Extracted page text data:
[Start of Attachment]

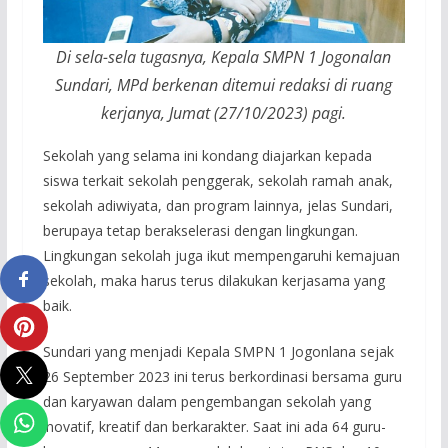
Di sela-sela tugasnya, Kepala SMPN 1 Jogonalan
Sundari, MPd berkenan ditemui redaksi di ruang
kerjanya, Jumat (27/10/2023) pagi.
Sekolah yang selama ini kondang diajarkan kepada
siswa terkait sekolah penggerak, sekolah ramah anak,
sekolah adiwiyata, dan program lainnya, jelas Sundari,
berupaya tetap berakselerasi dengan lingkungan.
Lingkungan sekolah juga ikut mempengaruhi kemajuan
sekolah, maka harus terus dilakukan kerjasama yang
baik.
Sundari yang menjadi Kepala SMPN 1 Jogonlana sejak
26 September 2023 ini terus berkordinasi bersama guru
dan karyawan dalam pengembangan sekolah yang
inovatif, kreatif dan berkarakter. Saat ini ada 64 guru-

[End of Attachment]

→ Required action
Repeat the data above exactly, images excluded.

→ Answer section
Di sela-sela tugasnya, Kepala SMPN 1 Jogonalan
Sundari, MPd berkenan ditemui redaksi di ruang
kerjanya, Jumat (27/10/2023) pagi.
Sekolah yang selama ini kondang diajarkan kepada
siswa terkait sekolah penggerak, sekolah ramah anak,
sekolah adiwiyata, dan program lainnya, jelas Sundari,
berupaya tetap berakselerasi dengan lingkungan.
Lingkungan sekolah juga ikut mempengaruhi kemajuan
sekolah, maka harus terus dilakukan kerjasama yang
baik.
Sundari yang menjadi Kepala SMPN 1 Jogonlana sejak
26 September 2023 ini terus berkordinasi bersama guru
dan karyawan dalam pengembangan sekolah yang
inovatif, kreatif dan berkarakter. Saat ini ada 64 guru-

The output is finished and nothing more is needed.